=== What you have to do ===
Below are several entries. Transcribe exactly those lines that fall from the one with "HYUNDAI HB20" through the one with "18 марта, 2024", end lines included.

=== Dataset records ===
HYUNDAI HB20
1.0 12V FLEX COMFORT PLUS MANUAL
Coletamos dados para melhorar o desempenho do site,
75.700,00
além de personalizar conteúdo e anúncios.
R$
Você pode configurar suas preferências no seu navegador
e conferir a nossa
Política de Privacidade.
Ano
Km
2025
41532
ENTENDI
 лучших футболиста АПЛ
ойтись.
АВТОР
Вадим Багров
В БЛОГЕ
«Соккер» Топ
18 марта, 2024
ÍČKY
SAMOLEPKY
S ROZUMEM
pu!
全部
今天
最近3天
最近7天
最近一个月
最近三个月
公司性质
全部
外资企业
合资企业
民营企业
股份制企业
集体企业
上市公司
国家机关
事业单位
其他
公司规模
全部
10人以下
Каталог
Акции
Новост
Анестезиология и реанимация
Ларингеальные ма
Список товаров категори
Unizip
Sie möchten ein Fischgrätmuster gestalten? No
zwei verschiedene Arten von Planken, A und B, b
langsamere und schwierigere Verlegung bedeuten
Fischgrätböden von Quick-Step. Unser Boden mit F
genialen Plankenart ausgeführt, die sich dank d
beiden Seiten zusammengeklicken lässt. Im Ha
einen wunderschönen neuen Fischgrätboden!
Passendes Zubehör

* * *

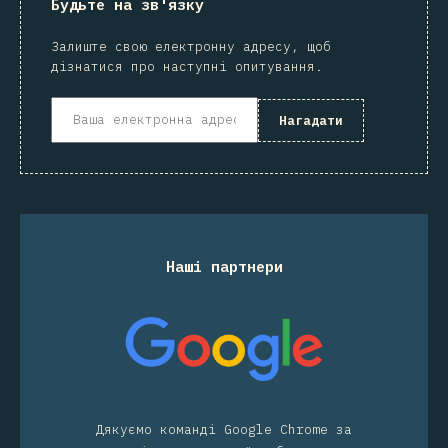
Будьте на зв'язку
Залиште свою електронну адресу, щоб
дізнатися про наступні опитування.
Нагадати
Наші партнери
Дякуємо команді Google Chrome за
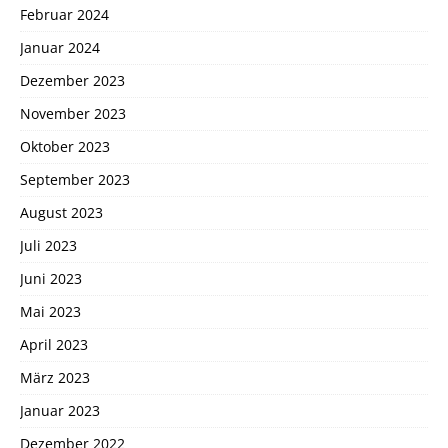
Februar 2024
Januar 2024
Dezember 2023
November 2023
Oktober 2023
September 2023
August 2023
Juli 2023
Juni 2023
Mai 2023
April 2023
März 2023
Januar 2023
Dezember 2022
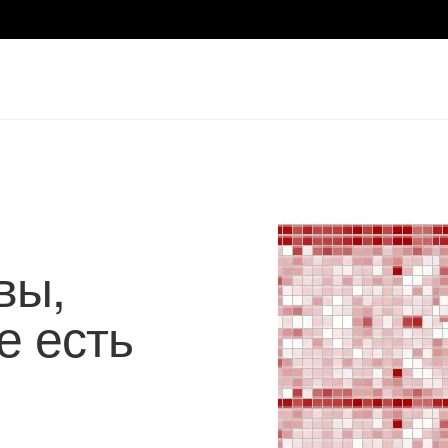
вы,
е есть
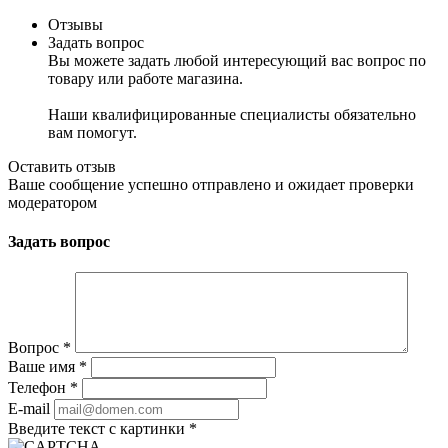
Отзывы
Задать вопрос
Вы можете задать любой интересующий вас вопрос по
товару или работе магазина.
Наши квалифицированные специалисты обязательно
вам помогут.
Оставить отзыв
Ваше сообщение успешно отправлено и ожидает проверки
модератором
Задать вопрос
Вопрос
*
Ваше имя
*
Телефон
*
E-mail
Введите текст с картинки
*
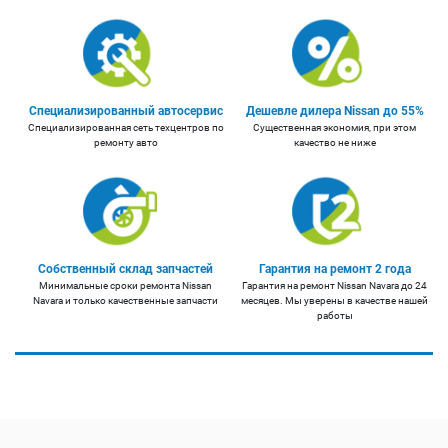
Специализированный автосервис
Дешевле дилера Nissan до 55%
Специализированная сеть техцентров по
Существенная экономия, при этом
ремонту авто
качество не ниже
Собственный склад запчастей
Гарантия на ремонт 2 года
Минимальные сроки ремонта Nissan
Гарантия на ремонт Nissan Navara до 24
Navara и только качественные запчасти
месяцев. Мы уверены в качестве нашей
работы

=== Solution below ===
HYUNDAI HB20
1.0 12V FLEX COMFORT PLUS MANUAL
Coletamos dados para melhorar o desempenho do site,
75.700,00
além de personalizar conteúdo e anúncios.
R$
Você pode configurar suas preferências no seu navegador
e conferir a nossa
Política de Privacidade.
Ano
Km
2025
41532
ENTENDI
 лучших футболиста АПЛ
ойтись.
АВТОР
Вадим Багров
В БЛОГЕ
«Соккер» Топ
18 марта, 2024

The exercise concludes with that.